So, the “official story” is that the Missouri State Police “accidentally” sent out a mass text to all Missourians, with a reference to Gotham City, Missouri (which does not exist). No harm, no foul—just chalk it off to some bumbling, butterfingers, keystone cops—move along, nothing here to see.
The alert went out around 4:52 p.m. (that’s 11 in gematria, for anyone counting). Resident’s cellphones buzzed with an auto alert reading, “GOTHAM CITY MO PURPLE/GREEN 1978 DODGE 3700 GT MO UKIDME.” (That’s the car driven by the Joker’s goons in the 1989 Batman flick).

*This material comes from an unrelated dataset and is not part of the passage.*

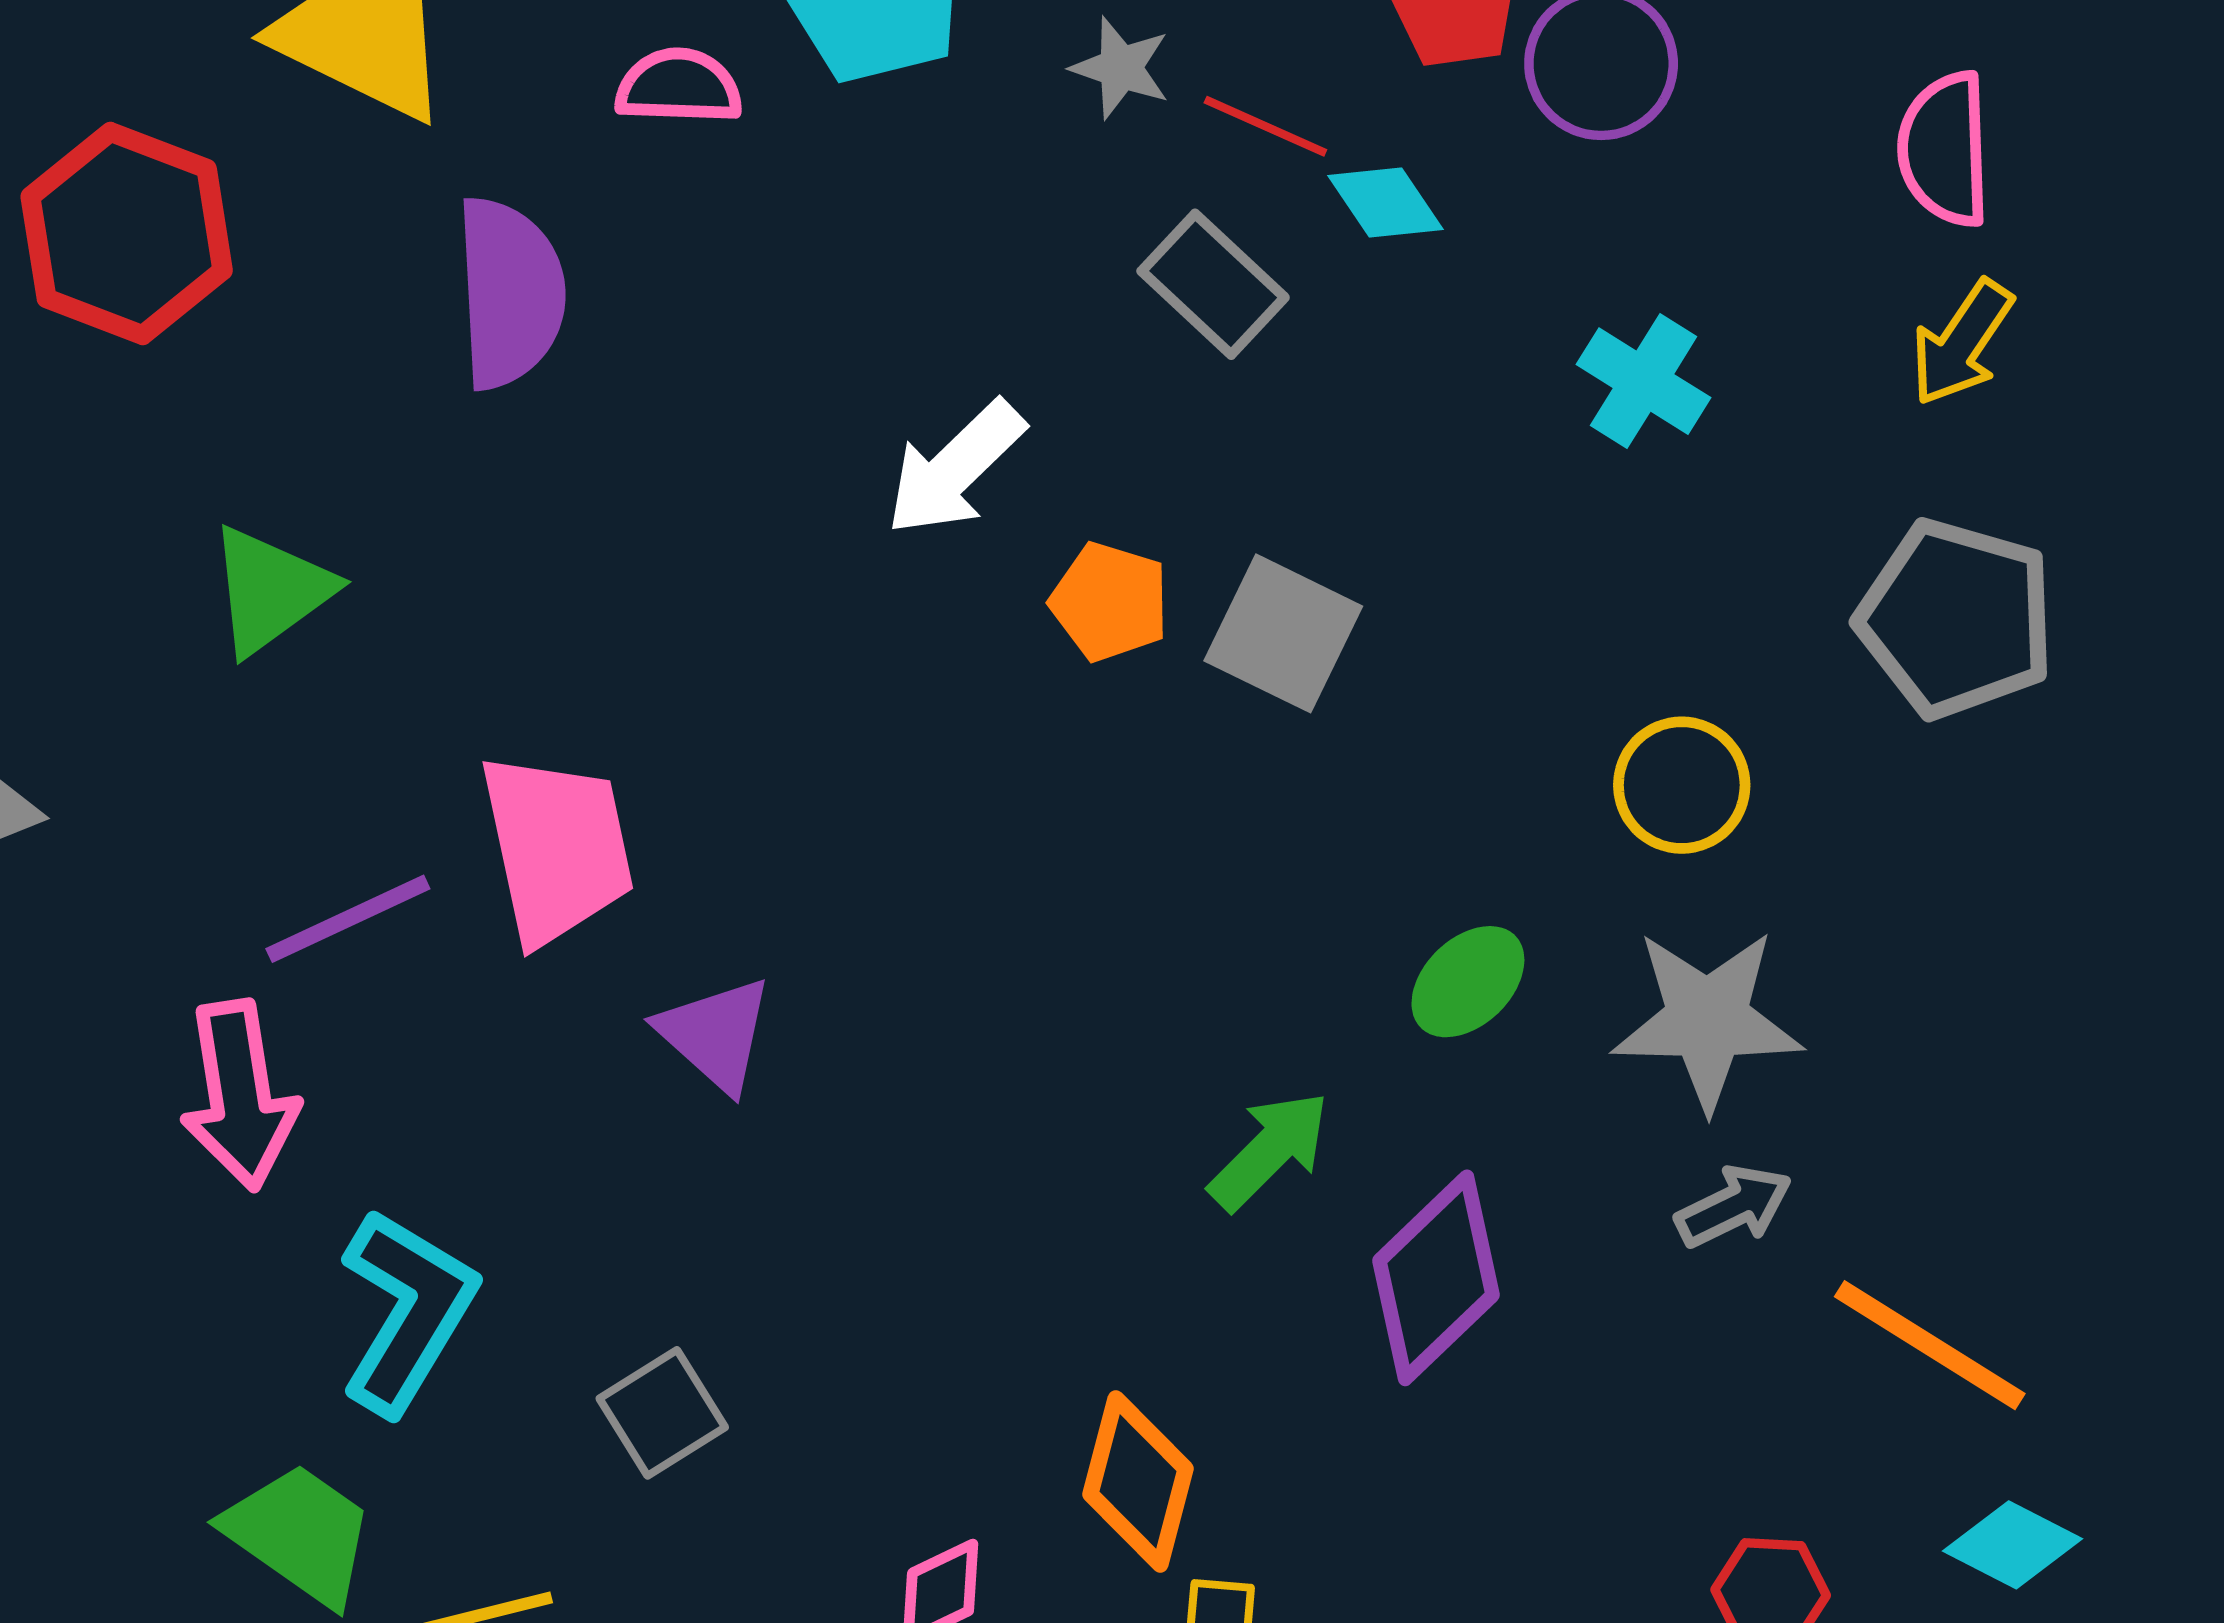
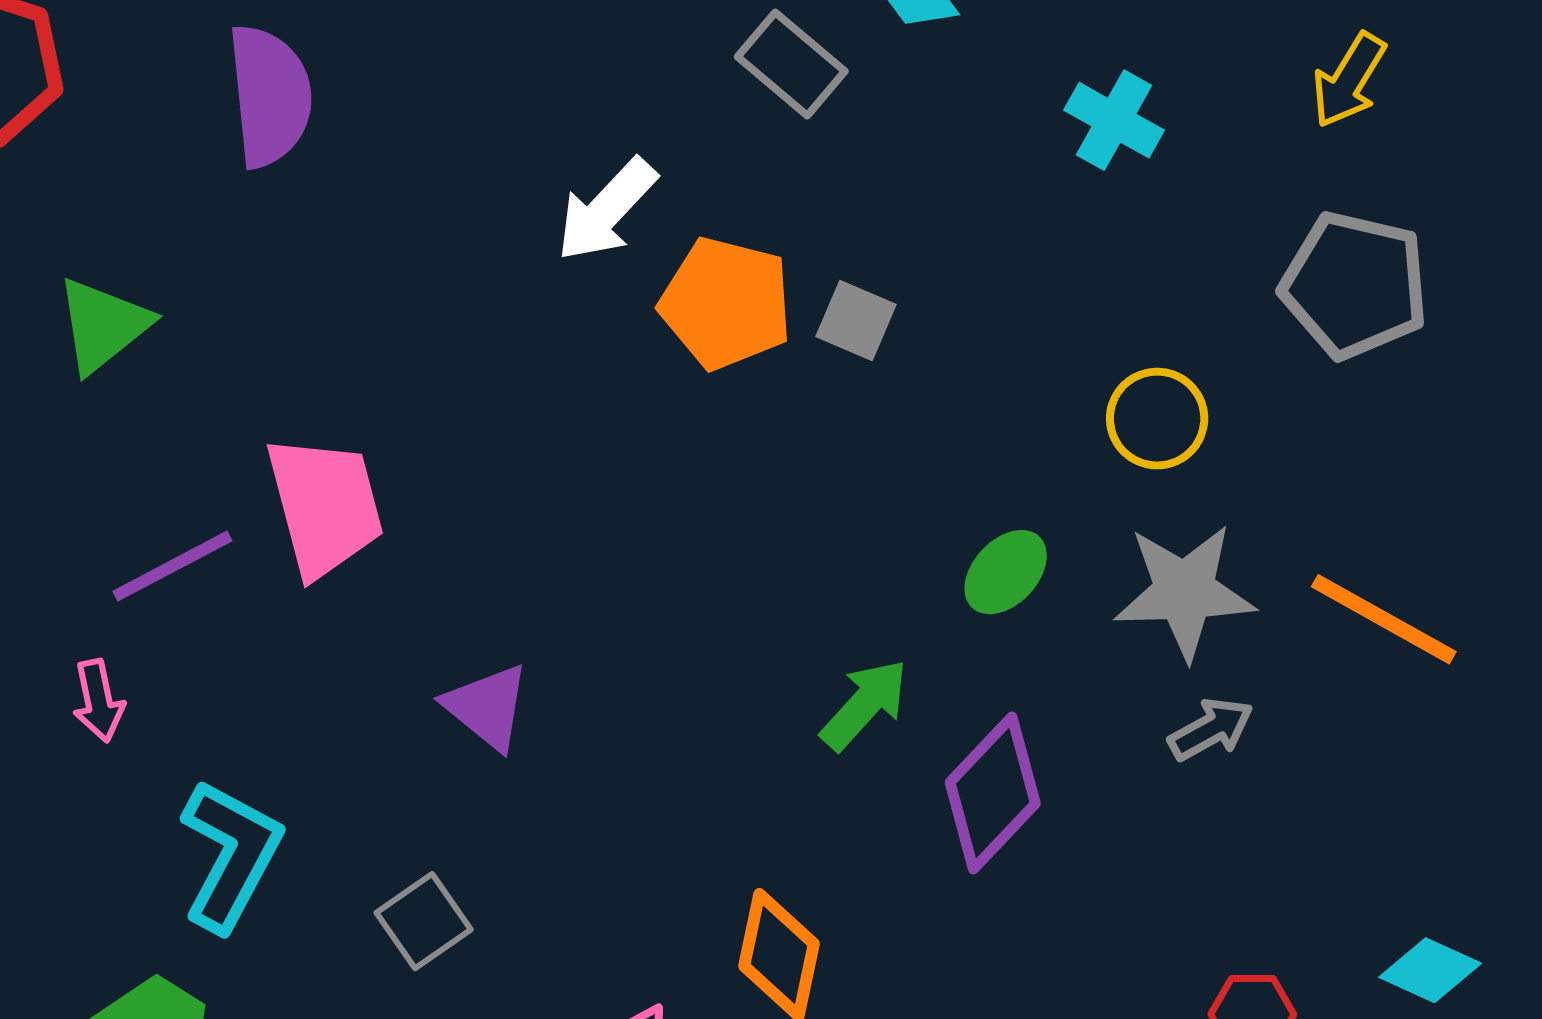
orange pentagon: (1110, 602) -> (726, 303), size x1.5
gray square: (1283, 633) -> (856, 320), size x0.7
purple triangle: (715, 1034) -> (487, 707), moved
pink arrow: (240, 1095) -> (98, 701), size x0.6
orange line: (1930, 1345) -> (1384, 619), moved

Interestingly, Wired ran a story in 2012 entitled, “Kansas City and the Flash’s Hometown.” You can read the article in its entirety HERE. In summary, the article talks about how the metropolis cities mentioned in the comics are all fictional towns, but they are all based in reality and are likely mirroring real places. These cities can be traced rather easily on fan sites, maps, and by matching famous landmarks that get honorable mention in the comic multiverse.
So, apparently, the Flash is from Central City, which experts (read: nerds with tons of time on their hands) believe that Central City is Kansas City.
“While Central City was initially placed in Ohio, it now seems to be firmly located on the border between Missouri and Kansas on the Missouri river. What else is there? Kansas City. A careful reading of maps seems to locate Central City (and its Keystone City, its sister city across the river) several miles northwest of Kansas City. But let’s not linger on unnecessary details. Clearly, the twin cities of Central City and Keystone City are the two Kansas Cities, Kansas and Missouri. And we are proud to have the Flash live here.”
And in the ultimate display of mimesis, wouldn’t you know it, Kansas City just happens to be the city the Google Fiber project calls home. No, Google Fiber isn’t mass producing boxes of Colon Blow for the aid of smooth stools…we are talking fiber optics—super-duper fast internet speeds.
And this geographic discovery is even more synchronistic considering The Flash is known as “The Fastest Man Alive,” and according to the D.C. Comics’ own website:
“The Flash has mastery over not just speed, but time itself, and he has often used his powers to travel though different eras and even into other dimensions. Although the Flash has not always been fast enough to outrun personal tragedy when it has come for him, he always does his best to prevent the same from happening to the people of Central City and Keystone City.”
So, was this alert that went out to the entire state of Missouri (the day before 5G is set to go live) truly an “accident”—some boy in blue fumbling at the switchboard—or is this just another one of many silly little brain teasers with a bomb attached to it, put out by the cosmic Riddler to appease his own insatiable boredom at our expense?
Or is 5G and Google Fiber really nothing more than figuring out how to load our internet pages faster than a speeding bullet?